Premièrement : les gens se parlent et s’écoutent. Des discussions animées mais sans agressivité s’engagent partout. Dans le bus où je suis, deux personnes, une femme âgée et un jeune homme, qui manifestement ne se connaissaient pas, discutent âprement autour des questions de démocratie, de liberté, de dignité, sur lesquelles elles ne sont pas d’accord. Ce qui m’a le plus frappée c’est qu’au moment où la vieille dame s’apprêtait à descendre, tous deux ont ri, manifestement contents de s’être parlés et se sont chaleureusement et respectueusement salués.

Deuxièmement: sentiment des manifestants de redécouvrir la fierté d’être algériens « Aujourd’hui ce pays je n’ai plus envie de le quitter » criait un jeune manifestant. Ils étaient fiers d’être là, nombreux, ensemble, femmes et hommes, jeunes et vieux, en hijab ou tête nue, sans qu’aucun acte de violence ou de dégradation ne soit commis (les jeunes eux-mêmes veillaient en permanence au respect de ces consignes), dans le respect des forces de l’ordre (respect mutuel), le drapeau algérien flottant partout.

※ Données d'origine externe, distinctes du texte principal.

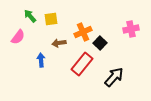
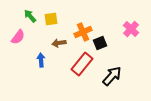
pink cross: rotated 35 degrees counterclockwise
black square: rotated 24 degrees clockwise
black arrow: moved 2 px left, 1 px up
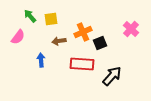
brown arrow: moved 2 px up
red rectangle: rotated 55 degrees clockwise
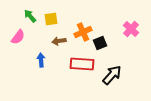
black arrow: moved 1 px up
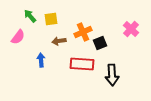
black arrow: rotated 135 degrees clockwise
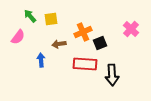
brown arrow: moved 3 px down
red rectangle: moved 3 px right
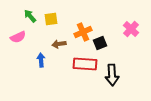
pink semicircle: rotated 28 degrees clockwise
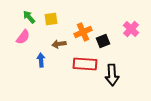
green arrow: moved 1 px left, 1 px down
pink semicircle: moved 5 px right; rotated 28 degrees counterclockwise
black square: moved 3 px right, 2 px up
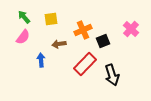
green arrow: moved 5 px left
orange cross: moved 2 px up
red rectangle: rotated 50 degrees counterclockwise
black arrow: rotated 15 degrees counterclockwise
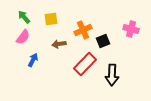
pink cross: rotated 28 degrees counterclockwise
blue arrow: moved 8 px left; rotated 32 degrees clockwise
black arrow: rotated 20 degrees clockwise
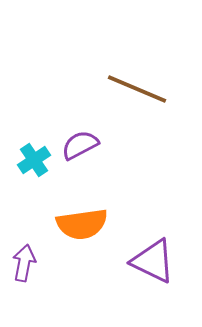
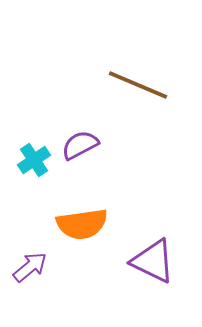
brown line: moved 1 px right, 4 px up
purple arrow: moved 6 px right, 4 px down; rotated 39 degrees clockwise
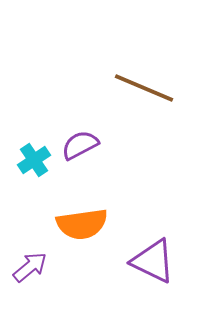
brown line: moved 6 px right, 3 px down
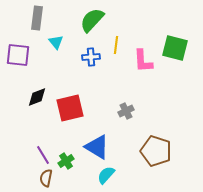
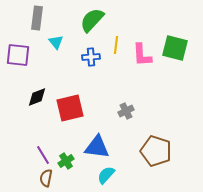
pink L-shape: moved 1 px left, 6 px up
blue triangle: rotated 24 degrees counterclockwise
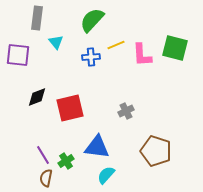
yellow line: rotated 60 degrees clockwise
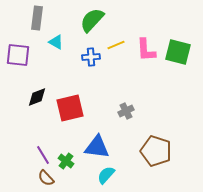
cyan triangle: rotated 21 degrees counterclockwise
green square: moved 3 px right, 4 px down
pink L-shape: moved 4 px right, 5 px up
green cross: rotated 21 degrees counterclockwise
brown semicircle: rotated 54 degrees counterclockwise
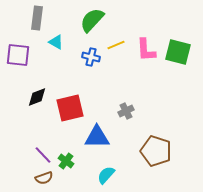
blue cross: rotated 18 degrees clockwise
blue triangle: moved 10 px up; rotated 8 degrees counterclockwise
purple line: rotated 12 degrees counterclockwise
brown semicircle: moved 2 px left; rotated 66 degrees counterclockwise
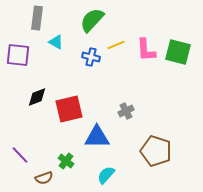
red square: moved 1 px left, 1 px down
purple line: moved 23 px left
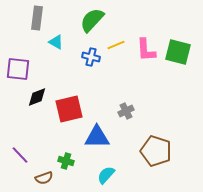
purple square: moved 14 px down
green cross: rotated 21 degrees counterclockwise
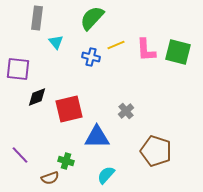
green semicircle: moved 2 px up
cyan triangle: rotated 21 degrees clockwise
gray cross: rotated 14 degrees counterclockwise
brown semicircle: moved 6 px right
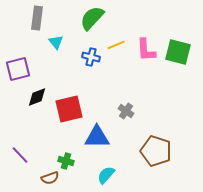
purple square: rotated 20 degrees counterclockwise
gray cross: rotated 14 degrees counterclockwise
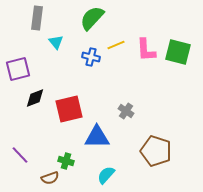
black diamond: moved 2 px left, 1 px down
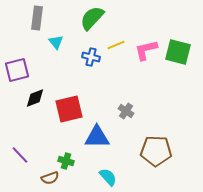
pink L-shape: rotated 80 degrees clockwise
purple square: moved 1 px left, 1 px down
brown pentagon: rotated 16 degrees counterclockwise
cyan semicircle: moved 2 px right, 2 px down; rotated 96 degrees clockwise
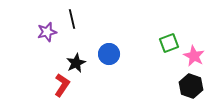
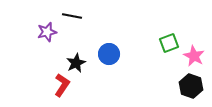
black line: moved 3 px up; rotated 66 degrees counterclockwise
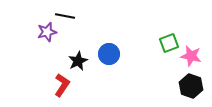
black line: moved 7 px left
pink star: moved 3 px left; rotated 15 degrees counterclockwise
black star: moved 2 px right, 2 px up
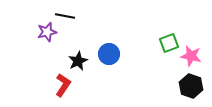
red L-shape: moved 1 px right
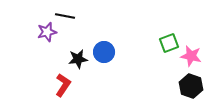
blue circle: moved 5 px left, 2 px up
black star: moved 2 px up; rotated 18 degrees clockwise
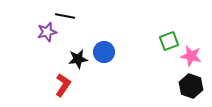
green square: moved 2 px up
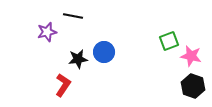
black line: moved 8 px right
black hexagon: moved 2 px right
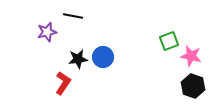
blue circle: moved 1 px left, 5 px down
red L-shape: moved 2 px up
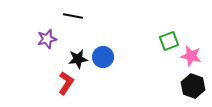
purple star: moved 7 px down
red L-shape: moved 3 px right
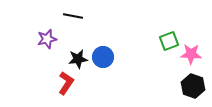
pink star: moved 2 px up; rotated 10 degrees counterclockwise
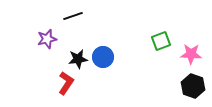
black line: rotated 30 degrees counterclockwise
green square: moved 8 px left
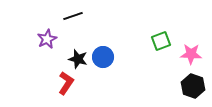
purple star: rotated 12 degrees counterclockwise
black star: rotated 24 degrees clockwise
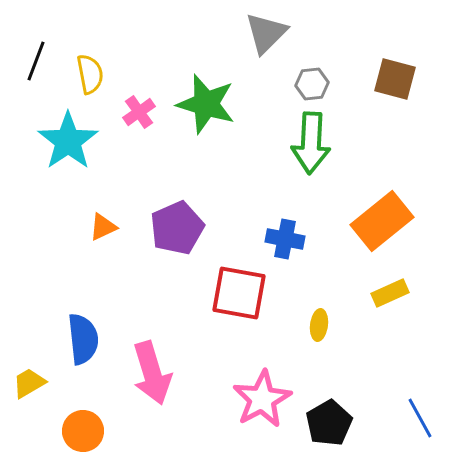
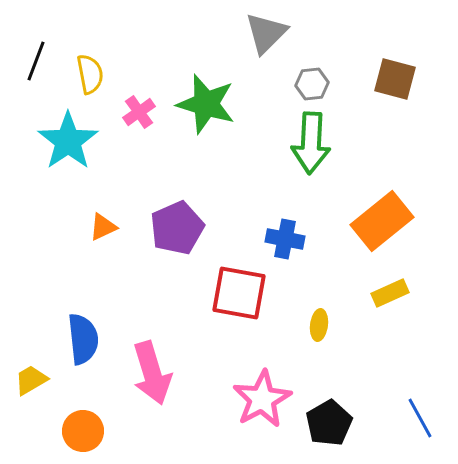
yellow trapezoid: moved 2 px right, 3 px up
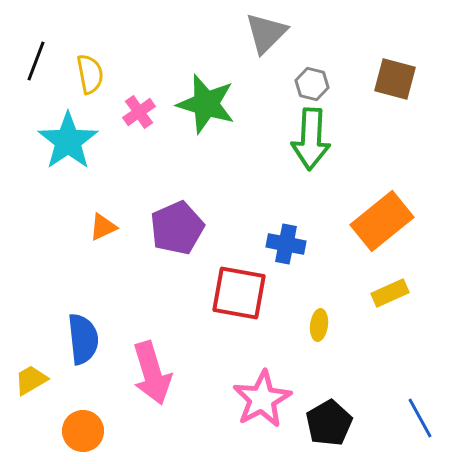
gray hexagon: rotated 20 degrees clockwise
green arrow: moved 4 px up
blue cross: moved 1 px right, 5 px down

Troisièmement : l’humour et la gaieté. Les mots d’ordre des manifestants étaient homogènes, mais l’originalité, l’inventivité et la drôlerie des chants, des slogans et des pancartes en arabe, en français et parfois en anglais, signaient la créativité des jeunes algériens. L’humour me parait être une vertu dans la mesure où il permet de se distancier de son propos, de se moquer de soi, de laisser place au rire et à l’imagination. «  Mal Barré, votre système nuit gravement à la santé » disait une affiche détournant une publicité connue ; « Bébé à bord » affichait dans son dos une manifestante enceinte ; «  talaq » (je te répudie), répété trois fois, ce qui est la formule traditionnelle du divorce par décision unilatérale du mari.

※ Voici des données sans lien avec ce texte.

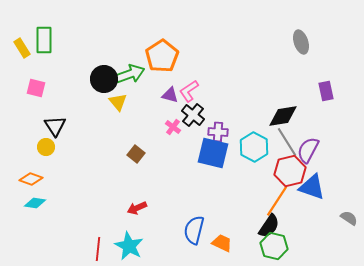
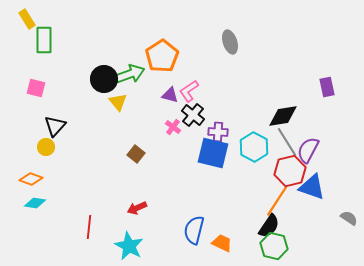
gray ellipse: moved 71 px left
yellow rectangle: moved 5 px right, 29 px up
purple rectangle: moved 1 px right, 4 px up
black triangle: rotated 15 degrees clockwise
red line: moved 9 px left, 22 px up
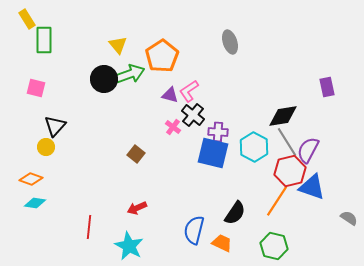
yellow triangle: moved 57 px up
black semicircle: moved 34 px left, 13 px up
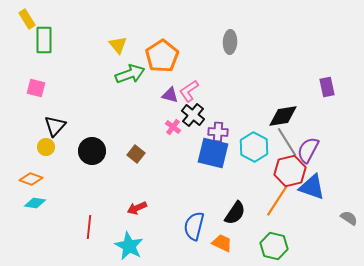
gray ellipse: rotated 20 degrees clockwise
black circle: moved 12 px left, 72 px down
blue semicircle: moved 4 px up
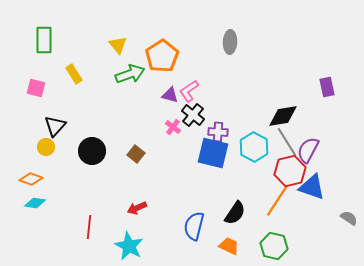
yellow rectangle: moved 47 px right, 55 px down
orange trapezoid: moved 7 px right, 3 px down
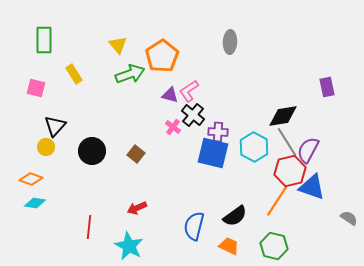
black semicircle: moved 3 px down; rotated 20 degrees clockwise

Depuis que j’ai écrit ce premier jet, juste après le 8 mars, les choses ont évolué et continuent de montrer finalement la maturité politique des manifestants. Un fait qui en dit long sur cette vigilance des jeunes : le bruit a couru que, à l’occasion du match de foot opposant deux équipes algéroises, match toujours très chaud et sujet en général à débordements importants, des fauteurs de troubles allaient susciter des désordres graves pouvant donner prétexte aux autorités pour interdire la manifestation prévue le lendemain. Afin d’éviter ce risque les supporteurs ont donné sur les réseaux sociaux le mot d’ordre de déserter le stade, ce qui fut fait. Que des jeunes dont le foot est un des plaisirs essentiels, y renoncent, c’est énorme.

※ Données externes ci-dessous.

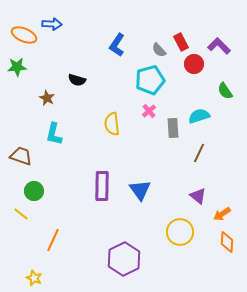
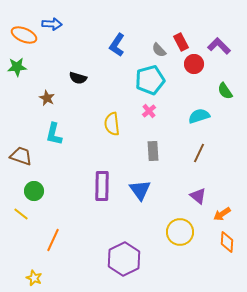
black semicircle: moved 1 px right, 2 px up
gray rectangle: moved 20 px left, 23 px down
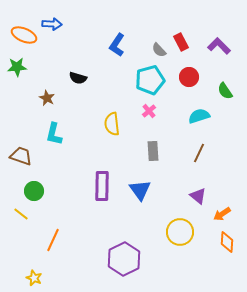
red circle: moved 5 px left, 13 px down
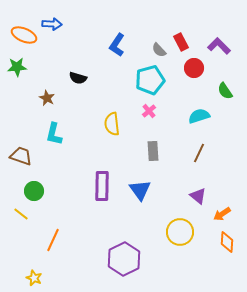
red circle: moved 5 px right, 9 px up
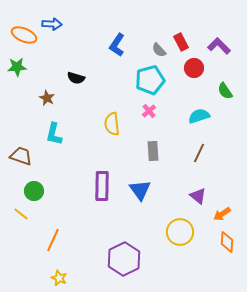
black semicircle: moved 2 px left
yellow star: moved 25 px right
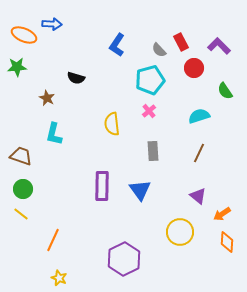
green circle: moved 11 px left, 2 px up
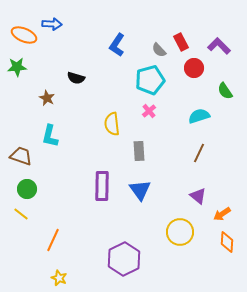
cyan L-shape: moved 4 px left, 2 px down
gray rectangle: moved 14 px left
green circle: moved 4 px right
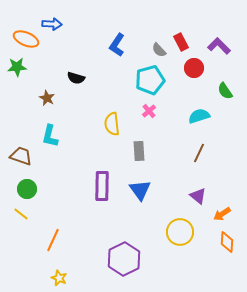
orange ellipse: moved 2 px right, 4 px down
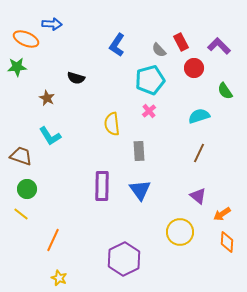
cyan L-shape: rotated 45 degrees counterclockwise
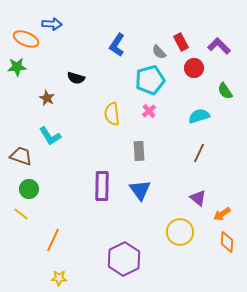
gray semicircle: moved 2 px down
yellow semicircle: moved 10 px up
green circle: moved 2 px right
purple triangle: moved 2 px down
yellow star: rotated 21 degrees counterclockwise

Mais, et je n’y avais pas pensé, une amie m’a fait la remarque que ces jeunes étaient également le fruit de l’éducation de leurs parents. C’est eux qui leur ont transmis ces valeurs de justice, d’égalité, ce désir de paix et cette qualité d’hospitalité particulière à ce pays. Ces jeunes redécouvrent dans la joie et expriment leur adhésion à tout ce qui les a pétri dès leur enfance. C’est pourquoi aussi leurs parents, bien qu’inquiets –eux ont vécu la décennie noire et parfois la guerre d’indépendance- les plus âgés sont fiers de leurs enfants et n’hésitent pas à « marcher » au sens propre et figuré derrière eux. Et ce n’est pas l’apanage des milieux aisés, au contraire ! Des familles des quartiers populaires, des femmes souvent qui d’habitude restent chez elles, sont sorties et ont marché en appui à leurs enfants. Les espoirs de leurs enfants sont les leurs, ce sont ceux de tout un peuple. De fait ces jeunes expriment les attentes de toute humanité.

Aujourd’hui, comme le dit un ami mexicain, l’Algérie qu’il a connu un peu triste, prend des couleurs, au propre et au figuré. Et c’est vrai, cela s’inscrit sur les murs, en dur : dans les multiples passages en escaliers de la ville d’Alger, des jeunes, filles et garçons, ont nettoyé, repeint et maintenant taguent les murs et y dessinent leurs espoirs et y inscrivent leurs désirs dans des textes en arabe et en français. Alors que nous étions en train d’admirer ces œuvres et de déchiffrer ces écrits, un couple avec un jeune enfant, vêtu de façon traditionnelle, s’arrête et spontanément nous dit « c’est beau, ça fait plaisir » et quand on leur demande s’ils sont avec eux nous disent à peu près ceci : « nous on est des gens de la quarantaine, mais eux c’est pour lui- en désignant leur enfant- qu’ils agissent, ils construisent son avenir ».